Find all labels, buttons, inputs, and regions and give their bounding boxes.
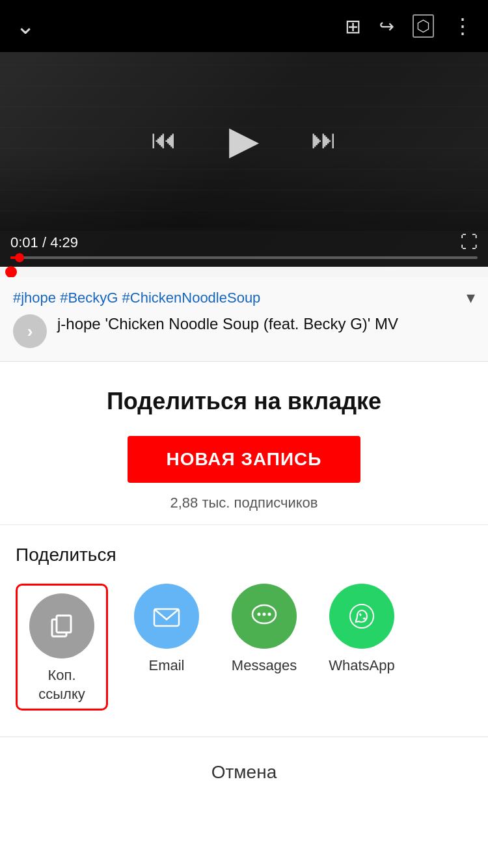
- whatsapp-icon: [329, 584, 394, 649]
- copy-link-item[interactable]: Коп.ссылку: [23, 593, 101, 703]
- video-current-time: 0:01 / 4:29: [10, 234, 78, 251]
- video-title: j-hope 'Chicken Noodle Soup (feat. Becky…: [57, 313, 398, 335]
- video-info-section: #jhope #BeckyG #ChickenNoodleSoup ▾ › j-…: [0, 277, 488, 362]
- prev-track-icon[interactable]: ⏮: [151, 125, 177, 154]
- whatsapp-share-item[interactable]: WhatsApp: [323, 584, 401, 711]
- svg-point-4: [258, 613, 261, 616]
- svg-point-5: [263, 613, 266, 616]
- messages-share-item[interactable]: Messages: [225, 584, 303, 711]
- tags-chevron-icon[interactable]: ▾: [467, 288, 475, 308]
- channel-chevron-icon: ›: [27, 321, 33, 342]
- share-apps-row: Коп.ссылку Email: [16, 584, 472, 724]
- svg-point-7: [350, 604, 373, 628]
- email-label: Email: [148, 657, 184, 675]
- copy-link-wrapper: Коп.ссылку: [16, 584, 108, 711]
- cast-icon[interactable]: ⬡: [413, 14, 434, 38]
- video-tags: #jhope #BeckyG #ChickenNoodleSoup ▾: [13, 288, 475, 308]
- next-track-icon[interactable]: ⏭: [311, 125, 337, 154]
- messages-label: Messages: [232, 657, 297, 675]
- svg-point-6: [268, 613, 271, 616]
- copy-link-icon: [29, 593, 94, 658]
- subscribers-count: 2,88 тыс. подписчиков: [16, 495, 472, 511]
- email-icon: [134, 584, 199, 649]
- share-tab-section: Поделиться на вкладке НОВАЯ ЗАПИСЬ 2,88 …: [0, 362, 488, 525]
- progress-row: [0, 267, 488, 277]
- add-to-queue-icon[interactable]: ⊞: [345, 15, 361, 38]
- share-section: Поделиться Коп.ссылку: [0, 525, 488, 730]
- channel-icon[interactable]: ›: [13, 314, 47, 348]
- share-tab-title: Поделиться на вкладке: [16, 388, 472, 415]
- copy-link-label: Коп.ссылку: [38, 666, 85, 703]
- svg-rect-1: [57, 616, 71, 632]
- copy-icon-svg: [47, 611, 77, 641]
- cancel-button[interactable]: Отмена: [211, 762, 277, 782]
- video-player[interactable]: ⏮ ▶ ⏭ 0:01 / 4:29 ⛶: [0, 52, 488, 267]
- cancel-section: Отмена: [0, 744, 488, 801]
- share-label: Поделиться: [16, 545, 472, 565]
- new-record-button[interactable]: НОВАЯ ЗАПИСЬ: [128, 436, 361, 483]
- top-bar: ⌄ ⊞ ↩ ⬡ ⋮: [0, 0, 488, 52]
- chevron-down-icon[interactable]: ⌄: [16, 12, 35, 40]
- messages-icon: [232, 584, 297, 649]
- fullscreen-icon[interactable]: ⛶: [461, 232, 478, 252]
- email-share-item[interactable]: Email: [128, 584, 206, 711]
- share-icon[interactable]: ↩: [379, 16, 394, 37]
- more-options-icon[interactable]: ⋮: [452, 14, 472, 38]
- play-button[interactable]: ▶: [229, 117, 259, 163]
- video-controls: ⏮ ▶ ⏭ 0:01 / 4:29 ⛶: [0, 52, 488, 267]
- divider: [0, 737, 488, 737]
- progress-dot: [15, 253, 24, 262]
- whatsapp-label: WhatsApp: [329, 657, 395, 675]
- video-progress-bar[interactable]: [10, 256, 478, 259]
- progress-indicator: [5, 266, 17, 278]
........
Pictures aside, print every line of the material exactly.

Find all labels, buttons, inputs, and regions and give their bounding boxes.
- whatsapp-icon: [329, 584, 394, 649]
- copy-link-item[interactable]: Коп.ссылку: [23, 593, 101, 703]
- video-current-time: 0:01 / 4:29: [10, 234, 78, 251]
- video-title: j-hope 'Chicken Noodle Soup (feat. Becky…: [57, 313, 398, 335]
- video-info-section: #jhope #BeckyG #ChickenNoodleSoup ▾ › j-…: [0, 277, 488, 362]
- prev-track-icon[interactable]: ⏮: [151, 125, 177, 154]
- whatsapp-share-item[interactable]: WhatsApp: [323, 584, 401, 711]
- svg-point-4: [258, 613, 261, 616]
- svg-point-5: [263, 613, 266, 616]
- messages-share-item[interactable]: Messages: [225, 584, 303, 711]
- tags-chevron-icon[interactable]: ▾: [467, 288, 475, 308]
- channel-chevron-icon: ›: [27, 321, 33, 342]
- share-apps-row: Коп.ссылку Email: [16, 584, 472, 724]
- svg-point-7: [350, 604, 373, 628]
- email-label: Email: [148, 657, 184, 675]
- copy-link-wrapper: Коп.ссылку: [16, 584, 108, 711]
- cast-icon[interactable]: ⬡: [413, 14, 434, 38]
- video-tags: #jhope #BeckyG #ChickenNoodleSoup ▾: [13, 288, 475, 308]
- next-track-icon[interactable]: ⏭: [311, 125, 337, 154]
- messages-label: Messages: [232, 657, 297, 675]
- svg-point-6: [268, 613, 271, 616]
- copy-link-icon: [29, 593, 94, 658]
- subscribers-count: 2,88 тыс. подписчиков: [16, 495, 472, 511]
- email-icon: [134, 584, 199, 649]
- share-tab-section: Поделиться на вкладке НОВАЯ ЗАПИСЬ 2,88 …: [0, 362, 488, 525]
- progress-row: [0, 267, 488, 277]
- add-to-queue-icon[interactable]: ⊞: [345, 15, 361, 38]
- share-section: Поделиться Коп.ссылку: [0, 525, 488, 730]
- channel-icon[interactable]: ›: [13, 314, 47, 348]
- share-tab-title: Поделиться на вкладке: [16, 388, 472, 415]
- copy-link-label: Коп.ссылку: [38, 666, 85, 703]
- svg-rect-1: [57, 616, 71, 632]
- copy-icon-svg: [47, 611, 77, 641]
- cancel-button[interactable]: Отмена: [211, 762, 277, 782]
- video-player[interactable]: ⏮ ▶ ⏭ 0:01 / 4:29 ⛶: [0, 52, 488, 267]
- cancel-section: Отмена: [0, 744, 488, 801]
- share-label: Поделиться: [16, 545, 472, 565]
- new-record-button[interactable]: НОВАЯ ЗАПИСЬ: [128, 436, 361, 483]
- top-bar: ⌄ ⊞ ↩ ⬡ ⋮: [0, 0, 488, 52]
- chevron-down-icon[interactable]: ⌄: [16, 12, 35, 40]
- messages-icon: [232, 584, 297, 649]
- fullscreen-icon[interactable]: ⛶: [461, 232, 478, 252]
- email-share-item[interactable]: Email: [128, 584, 206, 711]
- share-icon[interactable]: ↩: [379, 16, 394, 37]
- more-options-icon[interactable]: ⋮: [452, 14, 472, 38]
- play-button[interactable]: ▶: [229, 117, 259, 163]
- video-controls: ⏮ ▶ ⏭ 0:01 / 4:29 ⛶: [0, 52, 488, 267]
- divider: [0, 737, 488, 737]
- progress-dot: [15, 253, 24, 262]
- whatsapp-label: WhatsApp: [329, 657, 395, 675]
- video-progress-bar[interactable]: [10, 256, 478, 259]
- progress-indicator: [5, 266, 17, 278]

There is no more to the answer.